Chasm has <a new release> :tada: The focus of thi...
# webassembly
c
Chasm has a new release 🎉 The focus of this release is largely performance, and its quite significant. I can give a bunch of benchmarks but the easiest way to explain the difference is the time chasm takes to pass the official wasm testsuite. This testsuite has thousands of wasm binaries and hundreds of thousands of tests, previously this took around 8 minutes on the JVM and now chasm completes the testsuite in around 6 seconds. Blog post coming soon with details for those interested. Performance will continue to be the focus ahead of the 1.0, as theres still some low hanging fruit I’d like to tackle before then. Also this release includes 2 of the 3 phases needed for the threads proposal, meaning you can decode and validate modules with the threads proposal bytecode. Native will use a small rust library to do actual atomics whilst JVM will probably emulate atomics with fine grained mutexes. Unfortunately androids support for VarHandle is very recent and the JVM has no other means of performing atomics at arbitrary memory addresses. Anyways execution phase will come in the next release Under the hood chasm now uses the previously mentioned rust library to manage memory on native platforms, this library leverages mmap and thus is able to page memory in on demand rather than allocating it up front. This also unlocks a bunch of future optimisations like the use of guard pages. In order to integrate it I built a small gradle plugin that consumes static libraries from a url (I use github releases), its really trivial but I found it to be useful in keeping the rust project, its toolchain and sources out of my kmp project. This is the last release before the year ends, if you get some time over the holidays give chasm a spin and let me know your thoughts. Next year we 1.0 and then its on to the component model 😬
👍 10
👍🏾 1
e
accessing
sun.misc.Unsafe::compareAndSwap*
like older desktop JVMs should work on Android
c
So unsafe has a few problems 🥲 It doesn’t support all the atomic operations I need for wasm but aside from that its being removed in future releases of the JVM now that safe alternatives are available. I guess I could do some sort of multirelease jar but I’m not sure ART would be able to work with that and its just a ballache. I might try to just use JNI bindings or Panama to bind my rust lib in the future, but for now its not a major priority
m
I am wondering how iOS support is going to work.

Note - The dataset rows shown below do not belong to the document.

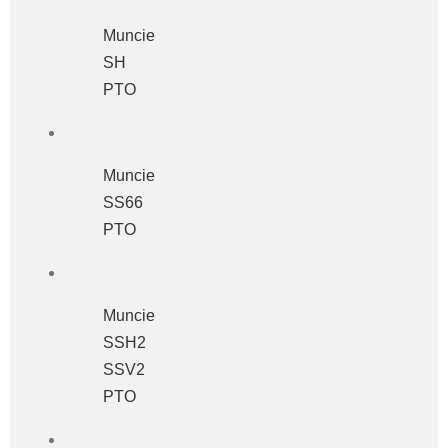
Muncie
SH
PTO
Muncie
SS66
PTO
Muncie
SSH2
SSV2
PTO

If Apple doesn’t allow Java on iOS why is WASM via chasm supposed to work then?
e
says who? you can ship your own Java VM on iOS, and WASM is much simpler
m
The problem seems to be the JIT. See, e.g., https://github.com/LuaJIT/LuaJIT/issues/1072 Probably this is the reason why there is no official JDK for iOS. If you fully interpret the bytecode or use an AoT compiler then it’s doable. I am just not sure into which category chasm falls.
e
there are a number of non-JIT interpreters for Java, including Zero within HotSpot
m
Yes, that’s the sentence that I had in mind: This is due to the fact that Apple does not allow dynamic code generation on iOS ARM platforms. This restriction prohibits using the Hotspot dynamically generated template interpreter since it is generated at runtime.
e
I'm refuting your statements above. interpreter-only mode is configurable in Oracle OpenJDK and there is an official OpenJDK iOS port. iOS doesn't ban it or other interpreters as long as they follow other restrictions as well (no direct API access, no arbitrary downloaded code). there are iOS apps shipping now with Java or WASM runtimes. Chasm is not a JIT.
c
Virtual machines like the JVM or V8 which is what chrome uses to run JS/Wasm typically have “tiers” of execution. The first tier is always an interpreter, call it Tier 1, then Tier 2 would be a Baseline JIT, Tier 3 a slow optimising JIT then Tier 4 AOT etc. All Tiers aside from Tier 1 require you to “generate code” , the problem with this in mobile applications is that your app cannot mark a page of memory it creates as executable, so those tiers are not possible given the mobile sandbox. Tier 1 is always possible and as @ephemient pointed out you can typically specify how you want the VM to execute. Chasm only includes tier 1 for now
m
@Charlie Tapping Thanks for the clarification. That’s what I wanted to know. To complete the picture, AOT would also be possible if done at build time and not on the device (or would that already be called Tier 5?)
e
The first tier is always an interpreter
not always; V8 didn't have one before https://v8.dev/docs/ignition, its lowest tier was the baseline JIT. and as WASM was designed for compilation, most implementations (https://v8.dev/docs/wasm-compilation-pipeline https://firefox-source-docs.mozilla.org/js/index.html#wasm-baseline-rabaldrmonkey) don't have an interpreter either, they only have tiers of compilers. as far as I know, of the major implementations, only wasmtime is working on an interpreter https://github.com/bytecodealliance/rfcs/blob/main/accepted/pulley.md
(but aside from WASM, most VMs have a baseline interpreter)
@Michael Paus
AOT would also be possible if done at build time
AOT to what? Chasm doesn't produce code, it's an interpreter
@Charlie Tapping I see that you are using
ByteArray
for linear memory on JVM. I'm not seeing what parts of the WASM threading spec you can't implement with
Unsafe
? they should all be implementable by
Unsafe.compareAndSwap
even if you have to use a wider type, e.g.
Copy code
private val unsafe = Unsafe::class.java.getDeclaredField("theUnsafe").apply { isAccessible = true }.get(null) as Unsafe
private val baseOffset = unsafe.arrayBaseOffset(ByteArray::class.java)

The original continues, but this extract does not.